Shardlister

In November 2020, the Argo CD maintainers released Argo CD 1.8 with some major new features, including one in particular that my team was looking forward to:

Last but not least, we’ve improved argocd-application-controller scalability. Until the v1.8 release, the argocd-application-controller is the only component that could not be scaled horizontally. Among other things, the controller is responsible for maintaining the target Kubernetes cluster cache and application reconciliations which requires memory and CPU. This becomes a bottleneck if your Argo CD instance manages more than a hundred Kubernetes clusters. The v1.8 Argo CD release introduces cluster shards and allows running multiple instances of argocd-application-controller.

This was a big deal for us; our production instance of Argo CD was managing over 5000 applications at once, which meant it had to do memory and CPU intensive operations like generating and applying Kubernetes manifests at a very high rate, which in turn led us to have to run a single pod that reserved over 40 gigabytes of memory on a single dedicated node, with no option for scaling except doubling the size of the dedicated instance.

With the switch to the sharded controller, we got a lot of relief from our scaling issues. Instead of a single instance, we were able to use 12 more reasonably sized pods, each of which managed a subset of the clusters registered with our Argo CD instance. This was a huge improvement, but it had a couple shortcomings. In particular, the tooling didn’t exist to answer questions like:

How many applications does each shard have to manage?
How many clusters does each shard have to manage?
What clusters are causing the most load on a given shard?

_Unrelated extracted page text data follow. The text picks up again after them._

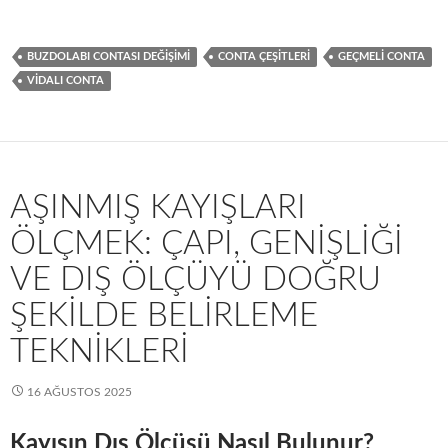
BUZDOLABI CONTASI DEĞIŞIMI
CONTA ÇEŞITLERI
GEÇMELI CONTA
VIDALI CONTA
AŞINMIŞ KAYIŞLARI
ÖLÇMEK: ÇAPI, GENIŞLIĞI
VE DIŞ ÖLÇÜYÜ DOĞRU
ŞEKILDE BELIRLEME
TEKNIKLERI
16 AĞUSTOS 2025
Kayışın Dış Ölçüsü Nasıl Bulunur?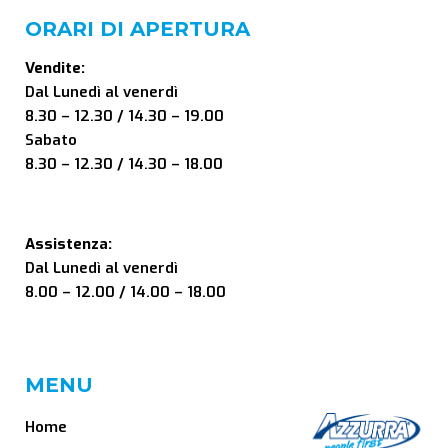
ORARI DI APERTURA
Vendite:
Dal Lunedì al venerdì
8.30 – 12.30 / 14.30 – 19.00
Sabato
8.30 – 12.30 / 14.30 – 18.00
Assistenza:
Dal Lunedì al venerdì
8.00 – 12.00 / 14.00 – 18.00
MENU
Home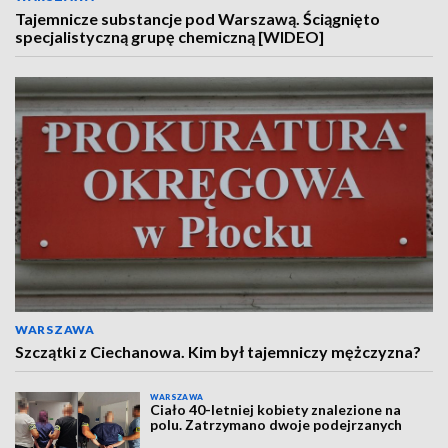
Tajemnicze substancje pod Warszawą. Ściągnięto
specjalistyczną grupę chemiczną [WIDEO]
WARSZAWA
Szczątki z Ciechanowa. Kim był tajemniczy mężczyzna?
WARSZAWA
Ciało 40-letniej kobiety znalezione na
polu. Zatrzymano dwoje podejrzanych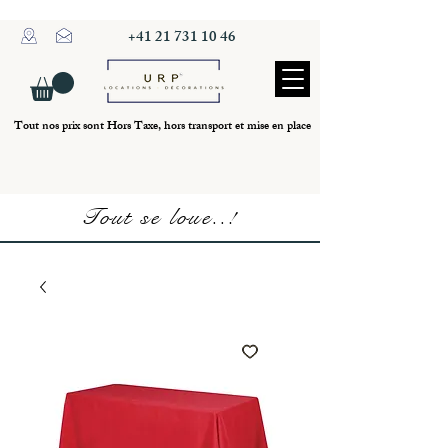
+41 21 731 10 46
Tout nos prix sont Hors Taxe, hors transport et mise en place
Tout se loue..!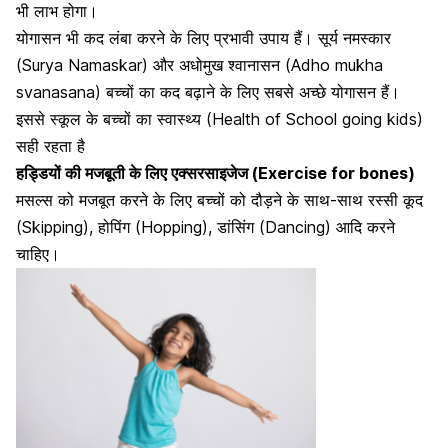
भी लाभ होगा।
योगासन भी कद लंबा करने के लिए प्रभावी उपाय हैं।
सूर्य नमस्कार
(Surya Namaskar) और अधोमुख श्वानासन (Adho mukha
svanasana) बच्चों का कद बढ़ाने के लिए सबसे अच्छे योगासन हैं।
इससे स्कूल के बच्चों का स्वास्थ्य (Health of School going kids)
सही रहता है
हड्डियों की मजबूती के लिए एक्सरसाइजेज (Exercise for bones)
मसल्स को मजबूत करने के लिए बच्चों को दौड़ने के साथ-साथ रस्सी कूद
(Skipping), होपिंग (Hopping), डांसिंग (Dancing) आदि करने
चाहिए।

These questions all become fairly important to answer in the event that you have one shard overloaded and you need to offload some of its load to other shards. This wasn’t a theoretical issue; because our clusters are fairly heterogeneous, we have shards running from 5-10% utilization to over 90% utilization at any given moment, and we needed to be prepared to rebalance the cluster allocation in the event of an incident.

My attempt to make this process easier turned into a tool called shardlister, which I initially published internally and later mirrored to a public repository. It takes advantage of some internal Argo CD go packages, including the API clients for Applications and the sharding package, which has a utility for computing the shard a cluster should be assigned to.

The repo uses a pretty typical setup for go CLI apps built with cobra, a popular CLI library. The base package imports the settings from the cmd package, where cmd mostly handles input validation and presentation and relies on lister for the actual logic of fetching Application and Cluster resources. Since it’s designed for use by a person and not for automated use, it defaults to fetching your kubernetes and Argo CD context from ~/.kube/config and ~/.argocd/config instead of requiring a separate token; you can login normally with kubectl and argocd and use shardlister without any extra effort, which is a major usability win.

Overall, I was really happy with how this project turned out. We have it incorporated into our runbook for scaling Argo CD, and usability and performance definitely seem acceptable for the intended use case. I would expect to see some of these features eventually incorporated into the main argocd CLI, but for the time being this has been an excellent stopgap solution.